We are sampling at stations on across- and along-bay lines in Kachemak Bay and in southeast Cook Inlet, and at nearshore sites in Seldovia Harbor, Kasitsna Bay, Homer Harbor, and a mooring in Bear Cove near the head of Kachemak Bay.
How are we sampling?
We conduct monthly boat surveys year-round to sample at repeated stations along transects in Kachemak Bay and lower Cook Inlet. During these surveys we collect oceanographic data from the surface to the bottom, conduct zooplankton and phytoplankton tows, and make opportunistic seabird and marine mammal observations.
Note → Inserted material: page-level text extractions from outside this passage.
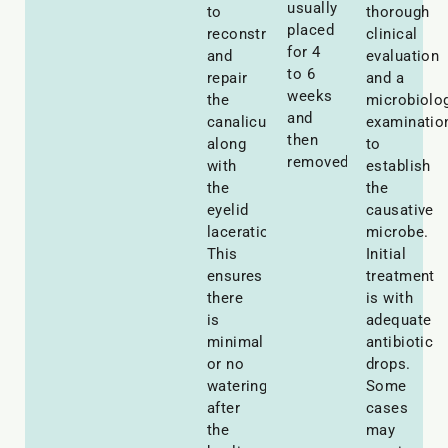
usually
to
thorough
placed
reconstruct
clinical
for 4
and
evaluation
to 6
repair
and a
weeks
the
microbiolog
and
canaliculi
examinatio
then
along
to
removed.
with
establish
the
the
eyelid
causative
laceration.
microbe.
This
Initial
ensures
treatment
there
is with
is
adequate
minimal
antibiotic
or no
drops.
watering
Some
after
cases
the
may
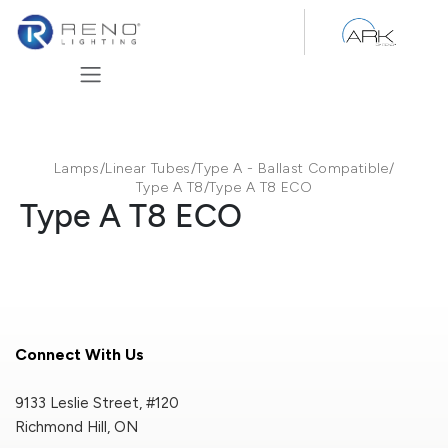
Skip to Content
Lamps
/
Linear Tubes
/
Type A - Ballast Compatible
/
Type A T8
/
Type A T8 ECO
Type A T8 ECO
Connect With Us
9133 Leslie Street, #120
Richmond Hill, ON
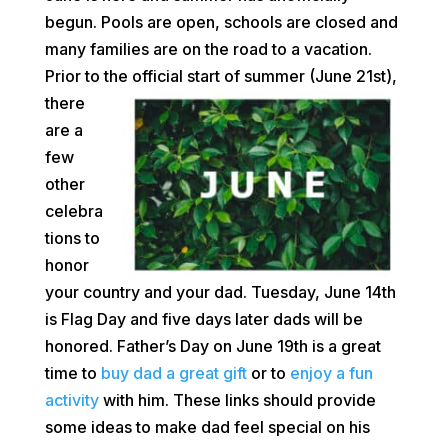
begun. Pools are open, schools are closed and
many families are on the road to a vacation.
Prior to the official
start of summer (June 21st),
there
are a
few
other
celebra
tions to
honor
your country and your dad. Tuesday, June 14th
is Flag Day and five days later dads will be
honored. Father’s Day on June 19th is a great
time to
buy dad a great gift
or to
enjoy a fun
activity
with him. These links should provide
some ideas to make dad feel special on his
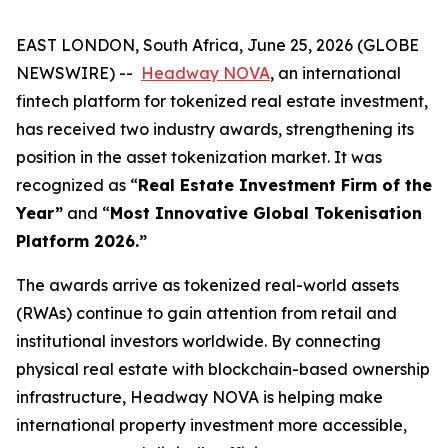
EAST LONDON, South Africa, June 25, 2026 (GLOBE
NEWSWIRE) --
Headway NOVA
, an international
fintech platform for tokenized real estate investment,
has received two industry awards, strengthening its
position in the asset tokenization market. It was
recognized as “
Real Estate Investment Firm of the
Year”
and “
Most Innovative Global Tokenisation
Platform 2026.”
The awards arrive as tokenized real-world assets
(RWAs) continue to gain attention from retail and
institutional investors worldwide. By connecting
physical real estate with blockchain-based ownership
infrastructure, Headway NOVA is helping make
international property investment more accessible,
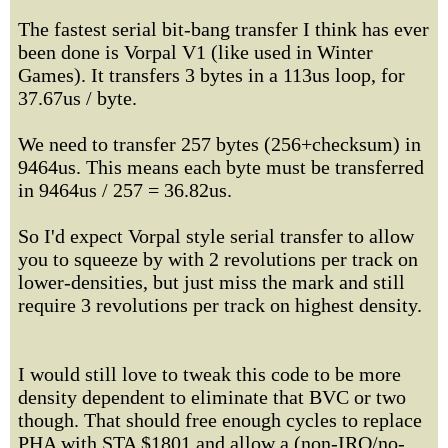
The fastest serial bit-bang transfer I think has ever
been done is Vorpal V1 (like used in Winter
Games). It transfers 3 bytes in a 113us loop, for
37.67us / byte.
We need to transfer 257 bytes (256+checksum) in
9464us. This means each byte must be transferred
in 9464us / 257 = 36.82us.
So I'd expect Vorpal style serial transfer to allow
you to squeeze by with 2 revolutions per track on
lower-densities, but just miss the mark and still
require 3 revolutions per track on highest density.
I would still love to tweak this code to be more
density dependent to eliminate that BVC or two
though. That should free enough cycles to replace
PHA with STA $1801 and allow a (non-IRQ/no-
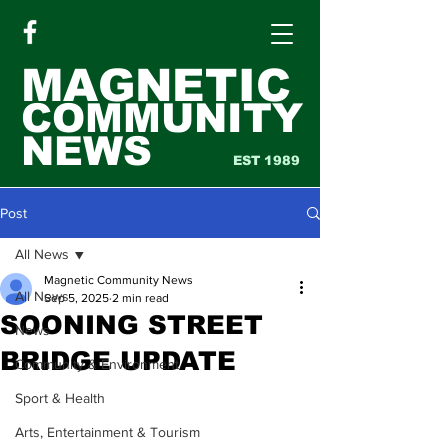
MAGNETIC
COMMUNITY
NEWS
EST 1989
Post
All News
Magnetic Community News
All News
Sep 5, 2025
2 min read
SOONING STREET
News
BRIDGE UPDATE
Community & Environment
Sport & Health
Arts, Entertainment & Tourism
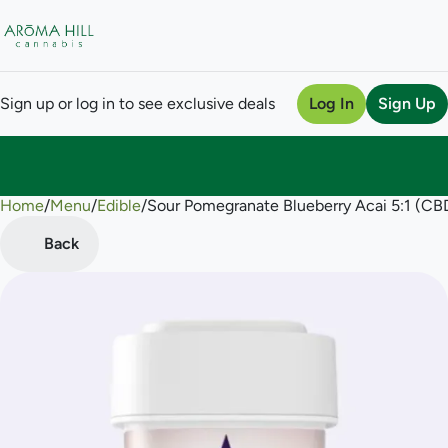
Sign up or log in to see exclusive deals
Log In
Sign Up
Home
0
/
Menu
/
Edible
/
Sour Pomegranate Blueberry Acai 5:1 (
Back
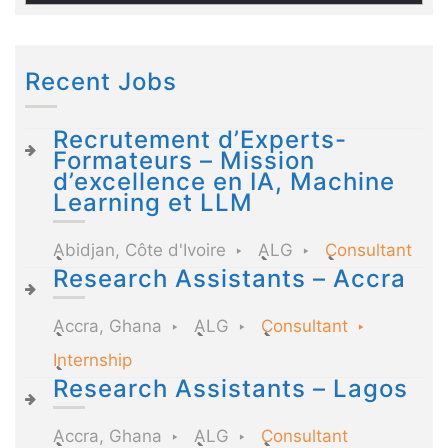
Recent Jobs
Recrutement d’Experts-
Formateurs – Mission
d’excellence en IA, Machine
Learning et LLM
Abidjan, Côte d'Ivoire
ALG
Consultant
Research Assistants – Accra
Accra, Ghana
ALG
Consultant
Internship
Research Assistants – Lagos
Accra, Ghana
ALG
Consultant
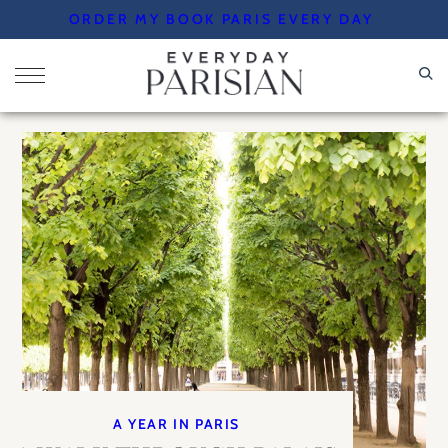
Skip
ORDER MY BOOK PARIS EVERY DAY
to
content
A YEAR IN PARIS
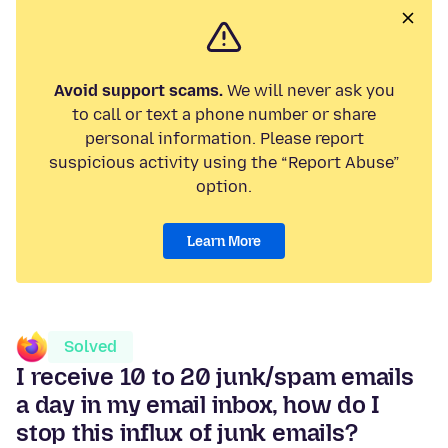
Avoid support scams.
We will never ask you
to call or text a phone number or share
personal information. Please report
suspicious activity using the “Report Abuse”
option.
Learn More
Solved
I receive 10 to 20 junk/spam emails
a day in my email inbox, how do I
stop this influx of junk emails?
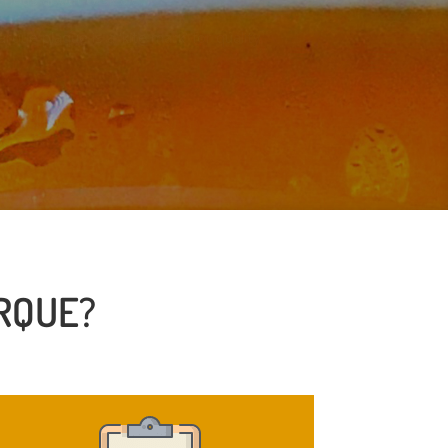
RQUE?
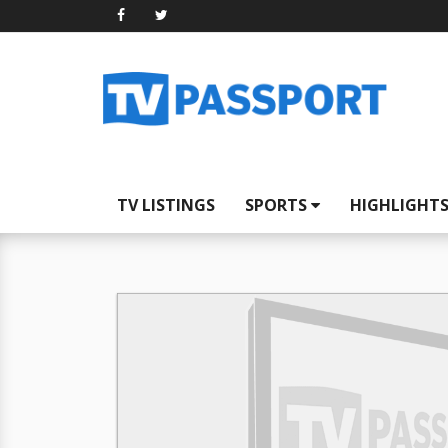
TV LISTINGS
SPORTS
HIGHLIGHT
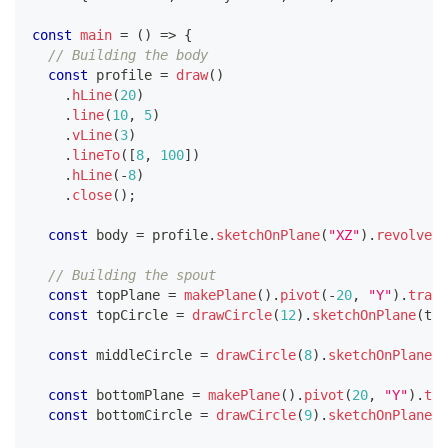
const
main
=
(
)
=>
{
// Building the body
const
 profile 
=
draw
(
)
.
hLine
(
20
)
.
line
(
10
,
5
)
.
vLine
(
3
)
.
lineTo
(
[
8
,
100
]
)
.
hLine
(
-
8
)
.
close
(
)
;
const
 body 
=
 profile
.
sketchOnPlane
(
"XZ"
)
.
revolve
(
[
// Building the spout
const
 topPlane 
=
makePlane
(
)
.
pivot
(
-
20
,
"Y"
)
.
trans
const
 topCircle 
=
drawCircle
(
12
)
.
sketchOnPlane
(
top
const
 middleCircle 
=
drawCircle
(
8
)
.
sketchOnPlane
(
"
const
 bottomPlane 
=
makePlane
(
)
.
pivot
(
20
,
"Y"
)
.
tra
const
 bottomCircle 
=
drawCircle
(
9
)
.
sketchOnPlane
(
b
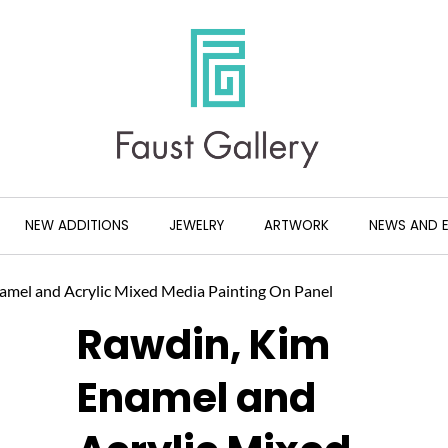
NEW ADDITIONS
JEWELRY
ARTWORK
NEWS AND 
amel and Acrylic Mixed Media Painting On Panel
Rawdin, Kim
Enamel and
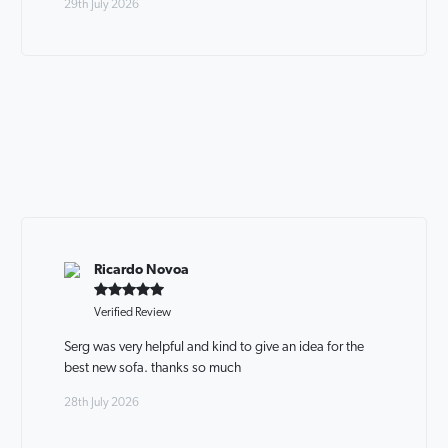
29th July 2026
Ricardo Novoa
Verified Review
Serg was very helpful and kind to give an idea for the
best new sofa. thanks so much
28th July 2026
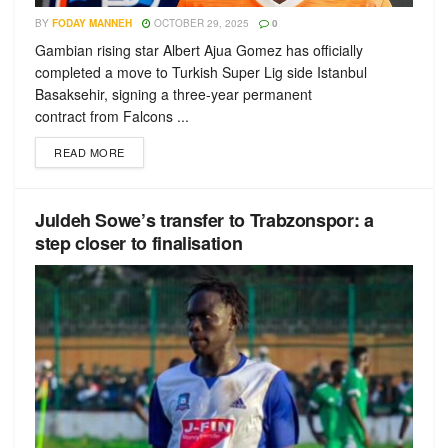
BY
FODAY MANNEH
OCTOBER 29, 2025
0
Gambian rising star Albert Ajua Gomez has officially
completed a move to Turkish Super Lig side Istanbul
Basaksehir, signing a three-year permanent
contract from Falcons ...
READ MORE
Juldeh Sowe’s transfer to Trabzonspor: a
step closer to finalisation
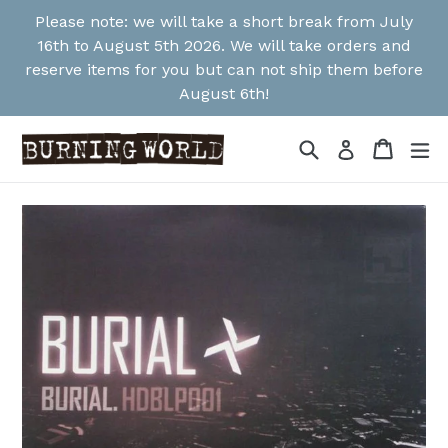
Skip
Please note: we will take a short break from July
to
16th to August 5th 2026. We will take orders and
content
reserve items for you but can not ship them before
August 6th!
Search
Cart
Cart
ex
Log in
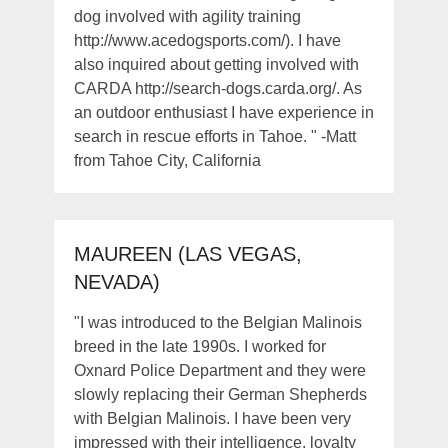
dog involved with agility training
http://www.acedogsports.com/). I have
also inquired about getting involved with
CARDA http://search-dogs.carda.org/. As
an outdoor enthusiast I have experience in
search in rescue efforts in Tahoe. " -Matt
from Tahoe City, California
MAUREEN (LAS VEGAS,
NEVADA)
"I was introduced to the Belgian Malinois
breed in the late 1990s. I worked for
Oxnard Police Department and they were
slowly replacing their German Shepherds
with Belgian Malinois. I have been very
impressed with their intelligence, loyalty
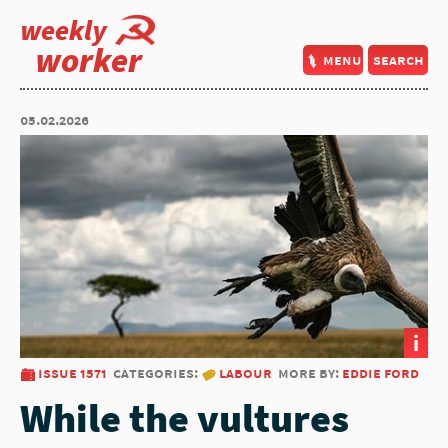
weekly
worker
menu
search
05.02.2026
i
issue 1571
categories:
labour
more by:
eddie ford
While the vultures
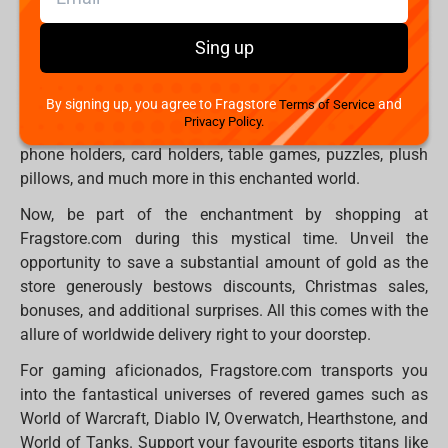
Explore a trove of enchanting items at Fragstore.com,
from whimsical statues and figures to plush toys, gaming
Sing up
thrones, professional mechanical and optical keyboards,
devices, peripherals, bewitching hoodies, mystical t-shirts,
By signing up, you agree to Fragstore
and
Terms of Service
and an array of accessories that will leave you
Privacy Policy.
spellbound. Dive into the magic of mugs, mousepads,
phone holders, card holders, table games, puzzles, plush
pillows, and much more in this enchanted world.
Now, be part of the enchantment by shopping at
Fragstore.com during this mystical time. Unveil the
opportunity to save a substantial amount of gold as the
store generously bestows discounts, Christmas sales,
bonuses, and additional surprises. All this comes with the
allure of worldwide delivery right to your doorstep.
For gaming aficionados, Fragstore.com transports you
into the fantastical universes of revered games such as
World of Warcraft, Diablo IV, Overwatch, Hearthstone, and
World of Tanks. Support your favourite esports titans like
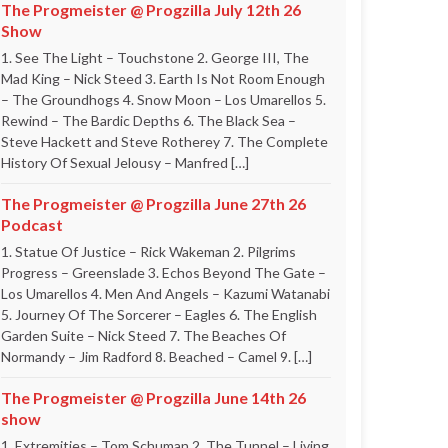
The Progmeister @ Progzilla July 12th 26
Show
1. See The Light – Touchstone 2. George III, The
Mad King – Nick Steed 3. Earth Is Not Room Enough
– The Groundhogs 4. Snow Moon – Los Umarellos 5.
Rewind – The Bardic Depths 6. The Black Sea –
Steve Hackett and Steve Rotherey 7. The Complete
History Of Sexual Jelousy – Manfred […]
The Progmeister @ Progzilla June 27th 26
Podcast
1. Statue Of Justice – Rick Wakeman 2. Pilgrims
Progress – Greenslade 3. Echos Beyond The Gate –
Los Umarellos 4. Men And Angels – Kazumi Watanabi
5. Journey Of The Sorcerer – Eagles 6. The English
Garden Suite – Nick Steed 7. The Beaches Of
Normandy – Jim Radford 8. Beached – Camel 9. […]
The Progmeister @ Progzilla June 14th 26
show
1. Extremities – Tom Schuman 2. The Tunnel – Living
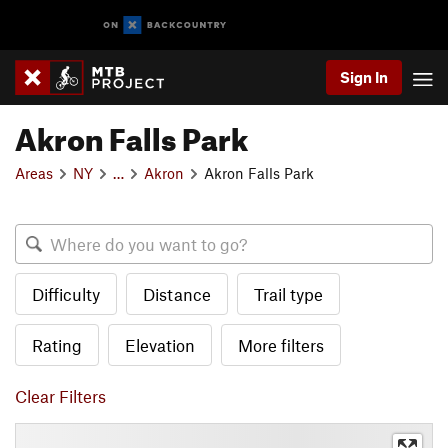
Sign In
Akron Falls Park
Areas
NY
…
Akron
Akron Falls Park
Difficulty
Distance
Trail type
Rating
Elevation
More filters
Clear Filters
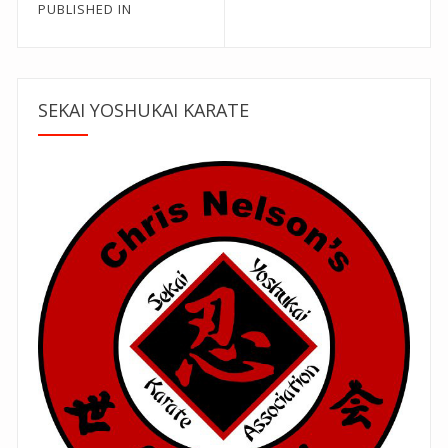
Post
PUBLISHED IN
navigation
SEKAI YOSHUKAI KARATE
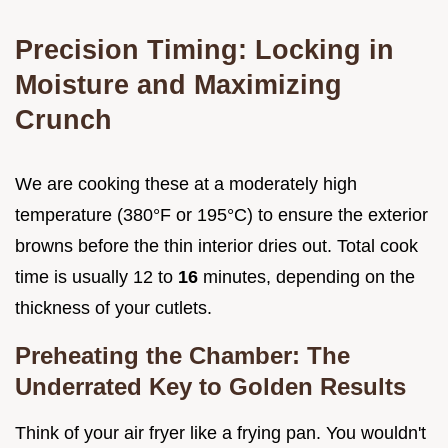
Precision Timing: Locking in
Moisture and Maximizing
Crunch
We are cooking these at a moderately high
temperature (380°F or 195°C) to ensure the exterior
browns before the thin interior dries out. Total cook
time is usually 12 to
16
minutes, depending on the
thickness of your cutlets.
Preheating the Chamber: The
Underrated Key to Golden Results
Think of your air fryer like a frying pan. You wouldn't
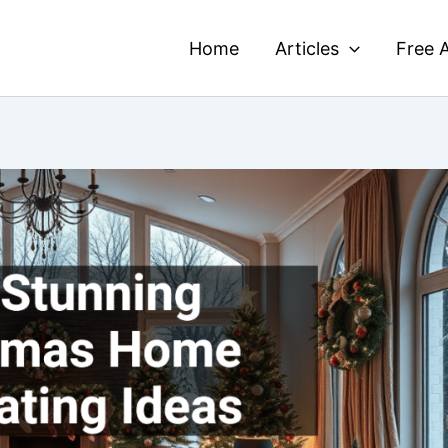
Home
Articles
Free A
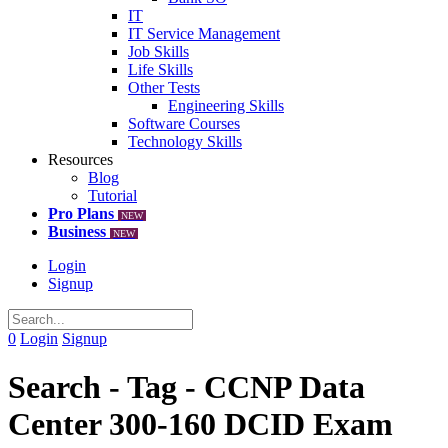
IT
IT Service Management
Job Skills
Life Skills
Other Tests
Engineering Skills
Software Courses
Technology Skills
Resources
Blog
Tutorial
Pro Plans
NEW
Business
NEW
Login
Signup
0
Login
Signup
Search - Tag - CCNP Data
Center 300-160 DCID Exam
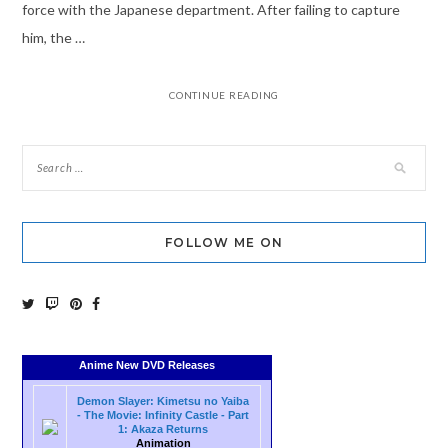
force with the Japanese department. After failing to capture
him, the …
CONTINUE READING
FOLLOW ME ON
Anime New DVD Releases
Demon Slayer: Kimetsu no Yaiba
- The Movie: Infinity Castle - Part
1: Akaza Returns
Animation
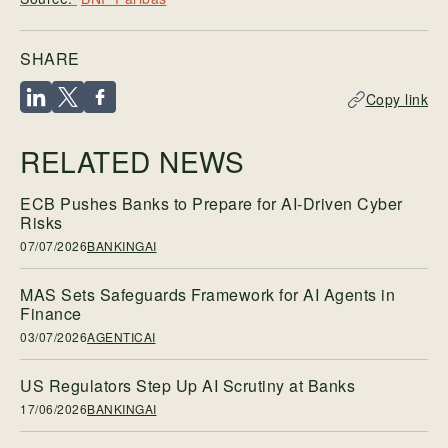
SHARE
Copy link
RELATED NEWS
ECB Pushes Banks to Prepare for AI-Driven Cyber
Risks
07/07/2026
BANKINGAI
MAS Sets Safeguards Framework for AI Agents in
Finance
03/07/2026
AGENTICAI
US Regulators Step Up AI Scrutiny at Banks
17/06/2026
BANKINGAI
We have sensors installed to collect continuous water quality data year-round at two sites, Seldovia and Homer harbors, and in ice-free months at a mooring in Bear Cove. We also routinely collect phytoplankton samples at the Kasitsna Bay Laboratory dock.
What are we finding?
Continuous water quality station data from Kachemak Bay show that water temperatures were warmer and fresher in summer 2019 than in summer 2018, with temperatures exceeding 15°C at the Homer harbor station and 17°C in Bear Cove at the head of the bay. These are the highest daily average water temperatures we have ever observed at the Bear Cove mooring and even higher than what was seen during the marine heat wave in 2014-2016. Since October 2018, monthly average water temperatures in the bay have been warmer than the long-term average, with anomalies of up to 2 ˚C, and averaging near 1 ˚C above normal. These monthly temperature anomalies were very similar to the anomalies during the marine heatwave and follow more normal conditions in 2017 and most of 2018. Kachemak Bay waters were also lower in salinity than the long-term average in summer 2019, although there was not as much freshening as was seen during 2014-2016. It was initially surprising to find that water salinity remained similar to what was observed in previous years, rather than increasing due to lack of precipitation and moderate drought conditions experienced in the region from June to August 2019. The salinity observations indicate that the reductions in freshwater inputs from lack of rain were balanced by increased inputs of glacial meltwater associated with the persistent sunny weather and warm summer air temperatures. Bear Cove salinities were also the lowest observed during the GWA study period and that station is the one most directly influenced by glacial meltwater.
While warm temperatures persisted from 2014 to 2015, the biological response was much more dramatic in 2015. Seabird and sea otter mortalities were extensive and, in September 2015, the first paralytic shellfish poisoning event and oyster farm closures in over a decade occurred in Kachemak Bay.
Leveraging other NOAA/National Centers for Coastal Ocean Science (NCCOS) and Kachemak Bay National Estuarine Research Reserve (KBNERR) efforts, we also monitor harmful algal species in the project area. We quantify the abundance of Alexandrium and Pseudo-nitzchia species from phytoplankton samples, and also test shellfish tissues for paralytic shellfish poisoning (PSP) toxins, from samples collected around Kachemak Bay. The toxic phytoplankton that causes PSP (Alexandrium spp.) was present in Cook Inlet and Kachemak Bay during each year of the project, with maximum cell concentrations increasing with warmer than average water conditions in 2014-2016 and decreasing with cooler conditions in 2017 through summer 2018. Increased amounts of Alexandrium spp. were observed in July and early August 2019 (again with warmer than average conditions), although abundances remained below 500 cells/liter and observed shellfish toxicity levels stayed below the limit recommended for human shellfish consumption. We continue to monitor for Pseudo-nitzschia phytoplankton species and domoic acid, because of links between Pseudo-nitzschia blooms and domoic acid poisoning events further south on the west coast. Despite persistent Pseudo-nitzschia blooms in May-July 2019, we did not observe elevated domoic acid levels in tested shellfish tissues, which is consistent with results from previous years.